Zal een afname van bevolkingsaanwas als gevolg van beter inzicht ook niet inhouden, dat men meester wordt van de techniek?
Mogelijk is dit wel. Maar wij moeten er mee rekenen, dat de mens dan belangengroepen zal moeten overwinnen, die – door het menselijke egoïsme – zeer sterk in hun schoenen staan.
U zegt, de mens moet meester worden over de techniek. Wie is de mens? De techniek wordt geheel beheerst door enkelingen. De massa zou dus deze enkelingen in hun werken en taak moeten bedwingen. Maar wij leven in een eeuw van vooruitgang, niet van teruggang.
Ik hoor uw stelling en kan uw standpunt appreciëren. Maar u vergist zich. U neemt aan, dat de enkelingen die de techniek beheersen, dus ook de wereld beheersen. Maar in de praktijk blijkt, dat degenen die de techniek beheersen, worden gedwongen door de beheersers van de massa en dus ook de massa zelf hun pogen in een bepaalde richting te vervolgen. Zij zijn dus niet vrij om te scheppen, zoals zij zelf dit willen.
Het zijn enkelingen die hen dwingen.
Deze enkelingen zijn de vertegenwoordigers van de massa op het ogenblik, dat zij hun macht ontlenen aan de gehoorzaamheid van de massa en de massa hen hun macht laat.

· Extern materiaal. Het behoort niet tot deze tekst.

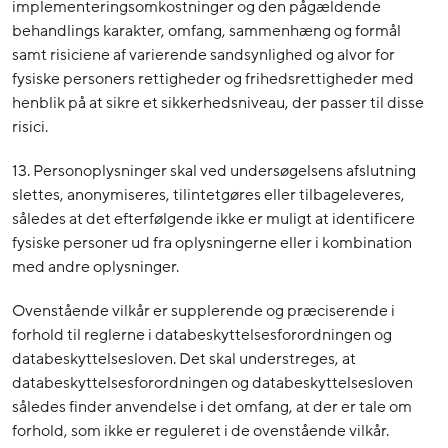
implementeringsomkostninger og den pågældende
behandlings karakter, omfang, sammenhæng og formål
samt risiciene af varierende sandsynlighed og alvor for
fysiske personers rettigheder og frihedsrettigheder med
henblik på at sikre et sikkerhedsniveau, der passer til disse
risici.
13. Personoplysninger skal ved undersøgelsens afslutning
slettes, anonymiseres, tilintetgøres eller tilbageleveres,
således at det efterfølgende ikke er muligt at identificere
fysiske personer ud fra oplysningerne eller i kombination
med andre oplysninger.
Ovenstående vilkår er supplerende og præciserende i
forhold til reglerne i databeskyttelsesforordningen og
databeskyttelsesloven. Det skal understreges, at
databeskyttelsesforordningen og databeskyttelsesloven
således finder anvendelse i det omfang, at der er tale om
forhold, som ikke er reguleret i de ovenstående vilkår.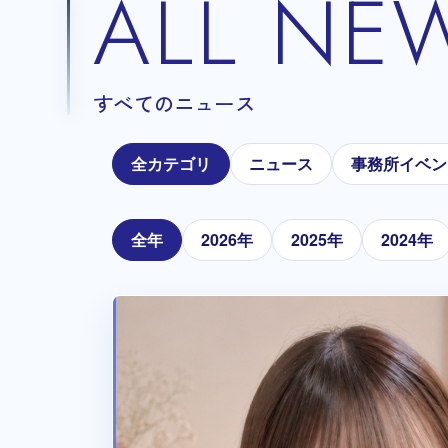
ALL NE
すべてのニュース
全カテゴリ
ニュース
事務所イベン
全年
2026年
2025年
2024年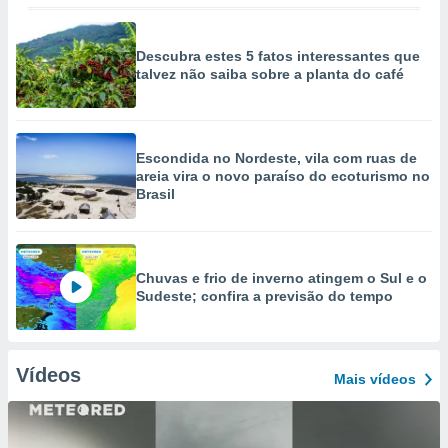
Descubra estes 5 fatos interessantes que
talvez não saiba sobre a planta do café
Escondida no Nordeste, vila com ruas de
areia vira o novo paraíso do ecoturismo no
Brasil
Chuvas e frio de inverno atingem o Sul e o
Sudeste; confira a previsão do tempo
Vídeos
Mais vídeos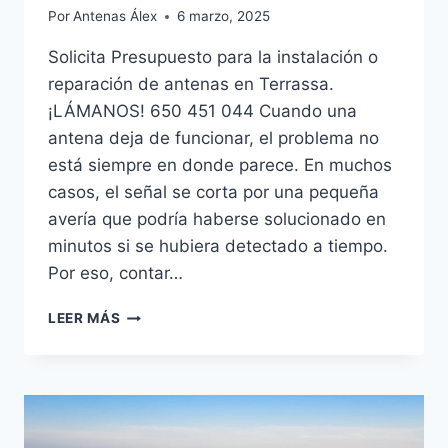
Por
Antenas Álex
6 marzo, 2025
Solicita Presupuesto para la instalación o
reparación de antenas en Terrassa.
¡LÁMANOS! 650 451 044 Cuando una
antena deja de funcionar, el problema no
está siempre en donde parece. En muchos
casos, el señal se corta por una pequeña
avería que podría haberse solucionado en
minutos si se hubiera detectado a tiempo.
Por eso, contar…
ANTENISTAS
LEER MÁS
EN
TERRASSA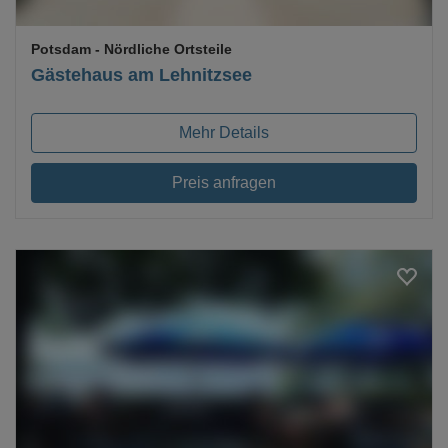
Potsdam
- Nördliche Ortsteile
Gästehaus am Lehnitzsee
Mehr Details
Preis anfragen
Loading...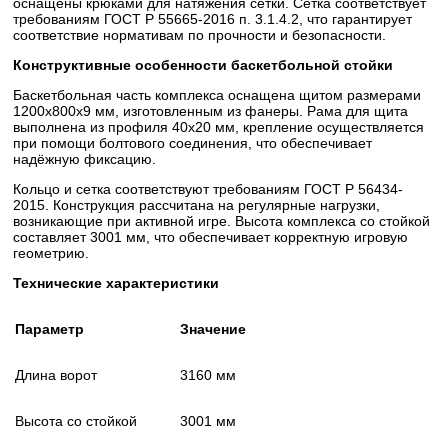
оснащены крюками для натяжения сетки. Сетка соответствует
требованиям ГОСТ Р 55665-2016 п. 3.1.4.2, что гарантирует
соответствие нормативам по прочности и безопасности.
Конструктивные особенности баскетбольной стойки
Баскетбольная часть комплекса оснащена щитом размерами
1200х800х9 мм, изготовленным из фанеры. Рама для щита
выполнена из профиля 40х20 мм, крепление осуществляется
при помощи болтового соединения, что обеспечивает
надёжную фиксацию.
Кольцо и сетка соответствуют требованиям ГОСТ Р 56434-
2015. Конструкция рассчитана на регулярные нагрузки,
возникающие при активной игре. Высота комплекса со стойкой
составляет 3001 мм, что обеспечивает корректную игровую
геометрию.
Технические характеристики
Параметр
Значение
Длина ворот
3160 мм
Высота со стойкой
3001 мм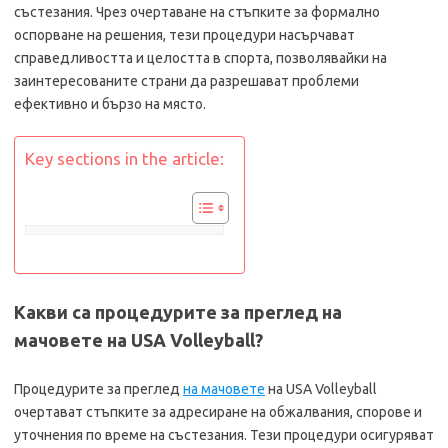
състезания. Чрез очертаване на стъпките за формално
оспорване на решения, тези процедури насърчават
справедливостта и целостта в спорта, позволявайки на
заинтересованите страни да разрешават проблеми
ефективно и бързо на място.
Key sections in the article:
Какви са процедурите за преглед на
мачовете на USA Volleyball?
Процедурите за преглед
на мачовете
на USA Volleyball
очертават стъпките за адресиране на обжалвания, спорове и
уточнения по време на състезания. Тези процедури осигуряват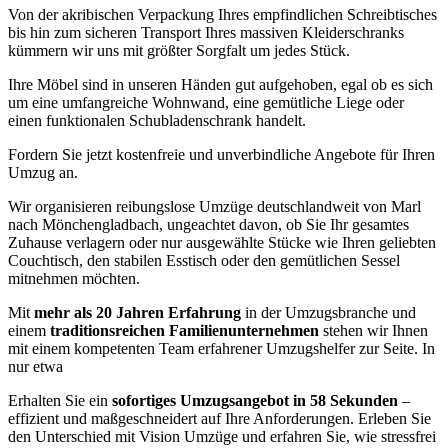
Von der akribischen Verpackung Ihres empfindlichen Schreibtisches
bis hin zum sicheren Transport Ihres massiven Kleiderschranks
kümmern wir uns mit größter Sorgfalt um jedes Stück.
Ihre Möbel sind in unseren Händen gut aufgehoben, egal ob es sich
um eine umfangreiche Wohnwand, eine gemütliche Liege oder
einen funktionalen Schubladenschrank handelt.
Fordern Sie jetzt kostenfreie und unverbindliche Angebote für Ihren
Umzug an.
Wir organisieren reibungslose Umzüge deutschlandweit von Marl
nach Mönchengladbach, ungeachtet davon, ob Sie Ihr gesamtes
Zuhause verlagern oder nur ausgewählte Stücke wie Ihren geliebten
Couchtisch, den stabilen Esstisch oder den gemütlichen Sessel
mitnehmen möchten.
Mit
mehr als 20 Jahren Erfahrung
in der Umzugsbranche und
einem
traditionsreichen Familienunternehmen
stehen wir Ihnen
mit einem kompetenten Team erfahrener Umzugshelfer zur Seite. In
nur etwa
Erhalten Sie ein
sofortiges Umzugsangebot in 58 Sekunden
–
effizient und maßgeschneidert auf Ihre Anforderungen. Erleben Sie
den Unterschied mit Vision Umzüge und erfahren Sie, wie stressfrei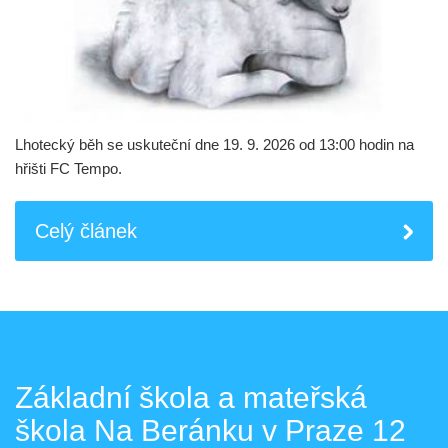
Lhotecký běh se uskuteční dne 19. 9. 2026 od 13:00 hodin na
hřišti FC Tempo.
Celý článek
Základní škola a mateřská
škola Na Beránku v Praze 12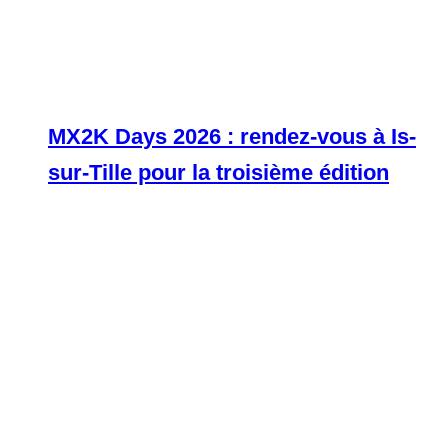
MX2K Days 2026 : rendez-vous à Is-
sur-Tille pour la troisième édition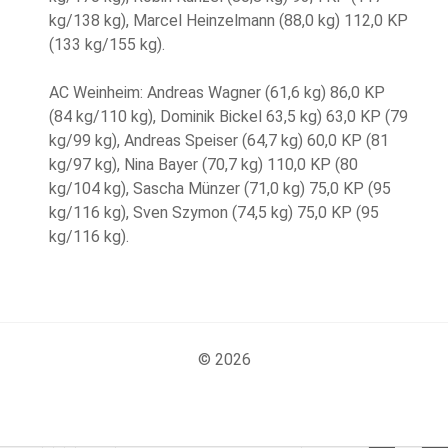
kg/138 kg), Marcel Heinzelmann (88,0 kg) 112,0 KP
(133 kg/155 kg).
AC Weinheim: Andreas Wagner (61,6 kg) 86,0 KP
(84 kg/110 kg), Dominik Bickel 63,5 kg) 63,0 KP (79
kg/99 kg), Andreas Speiser (64,7 kg) 60,0 KP (81
kg/97 kg), Nina Bayer (70,7 kg) 110,0 KP (80
kg/104 kg), Sascha Münzer (71,0 kg) 75,0 KP (95
kg/116 kg), Sven Szymon (74,5 kg) 75,0 KP (95
kg/116 kg).
© 2026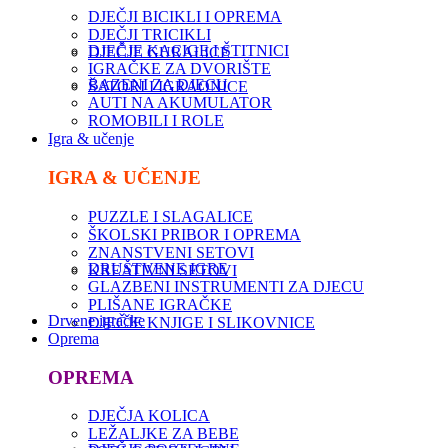
DJEČJI BICIKLI I OPREMA
DJEČJI TRICIKLI
DJEČJE KACIGE I ŠTITNICI
DJEČJE GURALICE
IGRAČKE ZA DVORIŠTE
BAZENI ZA DJECU
ŠATORI I IGRAONICE
AUTI NA AKUMULATOR
ROMOBILI I ROLE
Igra & učenje
IGRA & UČENJE
PUZZLE I SLAGALICE
ŠKOLSKI PRIBOR I OPREMA
ZNANSTVENI SETOVI
DRUŠTVENE IGRE
KREATIVNI SETOVI
GLAZBENI INSTRUMENTI ZA DJECU
PLIŠANE IGRAČKE
Drvene igračke
DJEČJE KNJIGE I SLIKOVNICE
Oprema
OPREMA
DJEČJA KOLICA
LEŽALJKE ZA BEBE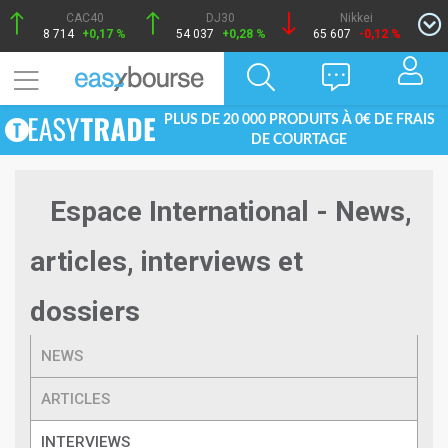
CAC40
DJ30
Nikkei
8 714
+0,17 %
54 037
+0,28 %
65 607
-0,12 %
PLUS DE 20 000 PRODUITS À 0€ DE FRAIS
DE COURTAGE
Espace International - News,
articles, interviews et
dossiers
NEWS
ARTICLES
INTERVIEWS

Hiermee bent u het niet eens? Wanneer uw minister van defensie aan Philips laboratorium de opdracht geeft een nieuw soort radar te ontwikkelen, dan gebeurt dit. Maar u hebt het parlement gekozen. Het parlement echter machtigt de minister een dergelijke opdracht te geven, zij het, dat dit stilzwijgend, of openlijk gebeurt. In feite bent u, als kiezer, dus i.c. de verantwoordelijke voor hetgeen er gebeurt. Men verkondigt wel de stelling, dat de mens als enkeling niet aansprakelijk is voor de handelingen van zijn regeerders. Maar het is juist deze instelling die de wereld heeft gebracht tot concentratiekampen, mishandelingen, discriminatie, het ontkennen van de menselijke rechten van kleurlingen, enz. Wij zijn daarvoor als enkeling niet aansprakelijk, zo roept men. Wij kunnen hier niets aan doen. Die maatregelen moeten van bovenaf komen. Het is juist door het afwijzen van elke aansprakelijkheid, die verder gaat dan het eigen levensbare ik, dat in de wereld de mistoestanden konden ontstaan, die op het ogenblik de vrijheid en het welzijn van een groot deel van de mensheid bedreigen. Juist deze misstanden zijn het, die de techniek hebben gemaakt tot een monster, dat dreigt zijn scheppers te verslinden. Niemand is in staat alle technische kennis in de wereld te bezitten, of zelfs maar te begrijpen. Niet iedereen kan zelf ingenieur zijn. Maar wel kan hij zien, wat de gevolgen van deze technische kennis zijn voor zijn eigen leven. Hiernaar zal hij zijn handelen en invloed moeten richten.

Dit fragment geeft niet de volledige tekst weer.